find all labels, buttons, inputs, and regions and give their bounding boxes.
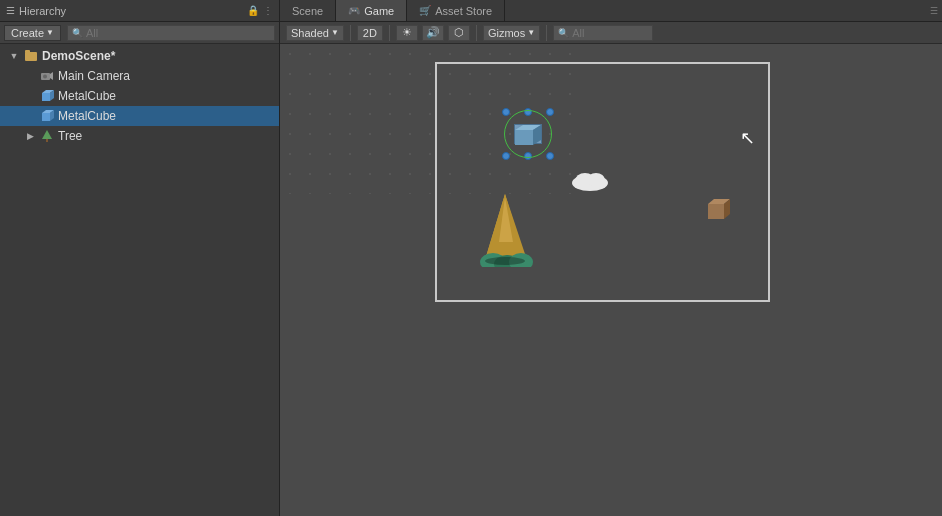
demoscene-label: DemoScene* (42, 49, 279, 63)
tab-scene[interactable]: Scene (280, 0, 336, 21)
svg-point-26 (587, 173, 605, 187)
2d-button[interactable]: 2D (357, 25, 383, 41)
hierarchy-item-metalcube1[interactable]: MetalCube (0, 86, 279, 106)
hierarchy-item-demoscene[interactable]: ▼ DemoScene* (0, 46, 279, 66)
shaded-dropdown[interactable]: Shaded ▼ (286, 25, 344, 41)
hierarchy-header-icons: 🔒 ⋮ (247, 5, 273, 16)
brown-cube-svg (708, 199, 734, 221)
hierarchy-icon: ☰ (6, 5, 15, 16)
toolbar-sep-2 (389, 25, 390, 41)
gizmo-handle-tr[interactable] (546, 108, 554, 116)
tab-game[interactable]: 🎮 Game (336, 0, 407, 21)
hierarchy-toolbar: Create ▼ 🔍 (0, 22, 279, 44)
cursor-arrow: ↖ (740, 127, 755, 149)
toolbar-sep-3 (476, 25, 477, 41)
assetstore-tab-icon: 🛒 (419, 5, 431, 16)
tree-shadow (485, 257, 525, 265)
metalcube-body (514, 124, 542, 144)
cloud-svg (570, 169, 610, 193)
toolbar-sep-1 (350, 25, 351, 41)
hierarchy-tree: ▼ DemoScene* (0, 44, 279, 516)
gizmo-handle-br[interactable] (546, 152, 554, 160)
main-layout: ☰ Hierarchy 🔒 ⋮ Create ▼ 🔍 ▼ (0, 0, 942, 516)
svg-rect-0 (25, 52, 37, 61)
scene-search-icon: 🔍 (558, 28, 569, 38)
camera-effect-icon: ⬡ (454, 26, 464, 39)
svg-point-4 (43, 75, 47, 79)
brown-cube-object[interactable] (708, 199, 734, 224)
hierarchy-panel: ☰ Hierarchy 🔒 ⋮ Create ▼ 🔍 ▼ (0, 0, 280, 516)
tree-label: Tree (58, 129, 279, 143)
svg-rect-12 (46, 139, 48, 142)
gizmo-handle-bl[interactable] (502, 152, 510, 160)
search-icon: 🔍 (72, 28, 83, 38)
lock-icon[interactable]: 🔒 (247, 5, 259, 16)
assetstore-tab-label: Asset Store (435, 5, 492, 17)
svg-marker-11 (42, 130, 52, 139)
cube-icon-1 (39, 88, 55, 104)
tab-assetstore[interactable]: 🛒 Asset Store (407, 0, 505, 21)
svg-rect-15 (515, 130, 533, 145)
cube-icon-2 (39, 108, 55, 124)
metalcube2-label: MetalCube (58, 109, 279, 123)
hierarchy-item-tree[interactable]: ▶ Tree (0, 126, 279, 146)
demoscene-icon (23, 48, 39, 64)
scene-objects: ↖ (280, 44, 942, 516)
tree-icon (39, 128, 55, 144)
svg-rect-8 (42, 113, 50, 121)
scene-search-box[interactable]: 🔍 (553, 25, 653, 41)
demoscene-arrow: ▼ (8, 51, 20, 61)
metalcube1-label: MetalCube (58, 89, 279, 103)
sun-icon: ☀ (402, 26, 412, 39)
game-tab-label: Game (364, 5, 394, 17)
gizmos-dropdown[interactable]: Gizmos ▼ (483, 25, 540, 41)
scene-search-input[interactable] (572, 27, 648, 39)
camera-icon (39, 68, 55, 84)
tree-arrow: ▶ (24, 131, 36, 141)
hierarchy-search-box[interactable]: 🔍 (67, 25, 275, 41)
svg-rect-27 (708, 204, 724, 219)
lighting-button[interactable]: ☀ (396, 25, 418, 41)
scene-toolbar: Shaded ▼ 2D ☀ 🔊 ⬡ Gizmos ▼ (280, 22, 942, 44)
toolbar-sep-4 (546, 25, 547, 41)
hierarchy-item-maincamera[interactable]: Main Camera (0, 66, 279, 86)
scene-viewport[interactable]: ↖ (280, 44, 942, 516)
game-tab-icon: 🎮 (348, 5, 360, 16)
panel-menu-icon[interactable]: ☰ (930, 6, 942, 16)
hierarchy-panel-header: ☰ Hierarchy 🔒 ⋮ (0, 0, 279, 22)
gizmo-handle-tl[interactable] (502, 108, 510, 116)
audio-button[interactable]: 🔊 (422, 25, 444, 41)
audio-icon: 🔊 (426, 26, 440, 39)
hierarchy-search-input[interactable] (86, 27, 270, 39)
scene-tab-label: Scene (292, 5, 323, 17)
svg-marker-3 (50, 72, 53, 80)
svg-rect-5 (42, 93, 50, 101)
maincamera-label: Main Camera (58, 69, 279, 83)
tree-object[interactable] (475, 192, 535, 270)
hierarchy-menu-icon[interactable]: ⋮ (263, 5, 273, 16)
metalcube-gizmo-group[interactable] (498, 104, 558, 164)
scene-game-tabs: Scene 🎮 Game 🛒 Asset Store ☰ (280, 0, 942, 22)
tree-foliage-svg (475, 192, 535, 267)
metalcube-svg (515, 125, 543, 145)
right-panel: Scene 🎮 Game 🛒 Asset Store ☰ Shaded ▼ 2D (280, 0, 942, 516)
cloud-object (570, 169, 610, 196)
camera-effect-button[interactable]: ⬡ (448, 25, 470, 41)
svg-rect-1 (25, 50, 30, 53)
hierarchy-panel-title: Hierarchy (19, 5, 243, 17)
create-button[interactable]: Create ▼ (4, 25, 61, 41)
hierarchy-item-metalcube2[interactable]: MetalCube (0, 106, 279, 126)
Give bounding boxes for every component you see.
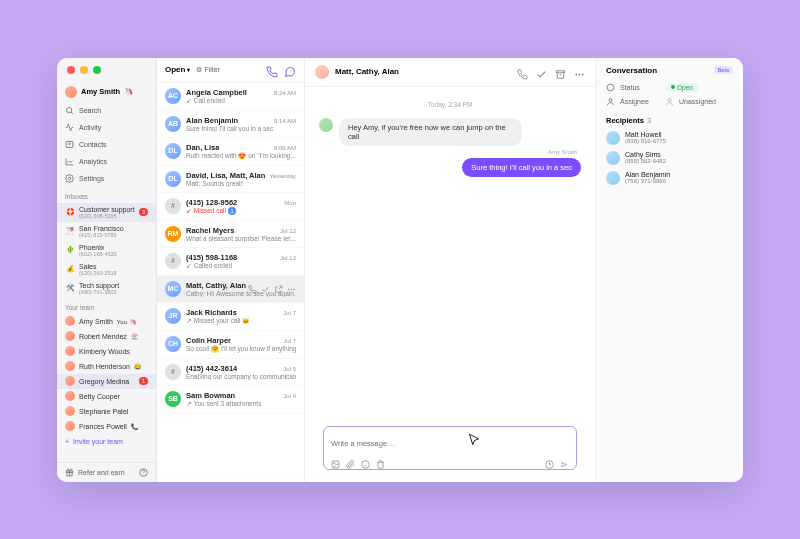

> _EXERCISE DETAILS_:
The required output is the listing above reproduced exactly, pictures removed.

> _EXERCISE OUTPUT_:
find all labels, buttons, inputs, and regions and give their bounding boxes.
demoscene-label: DemoScene* (42, 49, 279, 63)
tab-scene[interactable]: Scene (280, 0, 336, 21)
svg-point-26 (587, 173, 605, 187)
2d-button[interactable]: 2D (357, 25, 383, 41)
hierarchy-item-metalcube1[interactable]: MetalCube (0, 86, 279, 106)
hierarchy-item-demoscene[interactable]: ▼ DemoScene* (0, 46, 279, 66)
shaded-dropdown[interactable]: Shaded ▼ (286, 25, 344, 41)
hierarchy-header-icons: 🔒 ⋮ (247, 5, 273, 16)
brown-cube-svg (708, 199, 734, 221)
hierarchy-icon: ☰ (6, 5, 15, 16)
toolbar-sep-2 (389, 25, 390, 41)
gizmo-handle-tr[interactable] (546, 108, 554, 116)
tab-game[interactable]: 🎮 Game (336, 0, 407, 21)
hierarchy-toolbar: Create ▼ 🔍 (0, 22, 279, 44)
cursor-arrow: ↖ (740, 127, 755, 149)
toolbar-sep-3 (476, 25, 477, 41)
assetstore-tab-icon: 🛒 (419, 5, 431, 16)
tree-shadow (485, 257, 525, 265)
metalcube-body (514, 124, 542, 144)
cloud-svg (570, 169, 610, 193)
toolbar-sep-1 (350, 25, 351, 41)
hierarchy-tree: ▼ DemoScene* (0, 44, 279, 516)
gizmo-handle-br[interactable] (546, 152, 554, 160)
main-layout: ☰ Hierarchy 🔒 ⋮ Create ▼ 🔍 ▼ (0, 0, 942, 516)
svg-rect-0 (25, 52, 37, 61)
scene-search-icon: 🔍 (558, 28, 569, 38)
camera-effect-icon: ⬡ (454, 26, 464, 39)
svg-point-4 (43, 75, 47, 79)
brown-cube-object[interactable] (708, 199, 734, 224)
hierarchy-panel: ☰ Hierarchy 🔒 ⋮ Create ▼ 🔍 ▼ (0, 0, 280, 516)
tree-label: Tree (58, 129, 279, 143)
svg-rect-12 (46, 139, 48, 142)
gizmo-handle-bl[interactable] (502, 152, 510, 160)
search-icon: 🔍 (72, 28, 83, 38)
lock-icon[interactable]: 🔒 (247, 5, 259, 16)
assetstore-tab-label: Asset Store (435, 5, 492, 17)
svg-marker-11 (42, 130, 52, 139)
cube-icon-1 (39, 88, 55, 104)
tab-assetstore[interactable]: 🛒 Asset Store (407, 0, 505, 21)
svg-rect-15 (515, 130, 533, 145)
cube-icon-2 (39, 108, 55, 124)
metalcube2-label: MetalCube (58, 109, 279, 123)
hierarchy-item-tree[interactable]: ▶ Tree (0, 126, 279, 146)
demoscene-icon (23, 48, 39, 64)
scene-objects: ↖ (280, 44, 942, 516)
tree-icon (39, 128, 55, 144)
svg-rect-8 (42, 113, 50, 121)
scene-search-box[interactable]: 🔍 (553, 25, 653, 41)
demoscene-arrow: ▼ (8, 51, 20, 61)
metalcube1-label: MetalCube (58, 89, 279, 103)
sun-icon: ☀ (402, 26, 412, 39)
game-tab-label: Game (364, 5, 394, 17)
gizmos-dropdown[interactable]: Gizmos ▼ (483, 25, 540, 41)
scene-search-input[interactable] (572, 27, 648, 39)
camera-icon (39, 68, 55, 84)
tree-arrow: ▶ (24, 131, 36, 141)
hierarchy-search-box[interactable]: 🔍 (67, 25, 275, 41)
svg-rect-27 (708, 204, 724, 219)
lighting-button[interactable]: ☀ (396, 25, 418, 41)
scene-toolbar: Shaded ▼ 2D ☀ 🔊 ⬡ Gizmos ▼ (280, 22, 942, 44)
toolbar-sep-4 (546, 25, 547, 41)
hierarchy-item-maincamera[interactable]: Main Camera (0, 66, 279, 86)
scene-viewport[interactable]: ↖ (280, 44, 942, 516)
game-tab-icon: 🎮 (348, 5, 360, 16)
panel-menu-icon[interactable]: ☰ (930, 6, 942, 16)
hierarchy-panel-header: ☰ Hierarchy 🔒 ⋮ (0, 0, 279, 22)
gizmo-handle-tl[interactable] (502, 108, 510, 116)
audio-button[interactable]: 🔊 (422, 25, 444, 41)
audio-icon: 🔊 (426, 26, 440, 39)
hierarchy-search-input[interactable] (86, 27, 270, 39)
scene-tab-label: Scene (292, 5, 323, 17)
svg-marker-3 (50, 72, 53, 80)
svg-rect-5 (42, 93, 50, 101)
maincamera-label: Main Camera (58, 69, 279, 83)
tree-object[interactable] (475, 192, 535, 270)
hierarchy-menu-icon[interactable]: ⋮ (263, 5, 273, 16)
metalcube-gizmo-group[interactable] (498, 104, 558, 164)
scene-game-tabs: Scene 🎮 Game 🛒 Asset Store ☰ (280, 0, 942, 22)
tree-foliage-svg (475, 192, 535, 267)
metalcube-svg (515, 125, 543, 145)
right-panel: Scene 🎮 Game 🛒 Asset Store ☰ Shaded ▼ 2D (280, 0, 942, 516)
cloud-object (570, 169, 610, 196)
camera-effect-button[interactable]: ⬡ (448, 25, 470, 41)
svg-rect-1 (25, 50, 30, 53)
hierarchy-panel-title: Hierarchy (19, 5, 243, 17)
create-button[interactable]: Create ▼ (4, 25, 61, 41)
hierarchy-item-metalcube2[interactable]: MetalCube (0, 106, 279, 126)
Give bounding boxes for every component you see.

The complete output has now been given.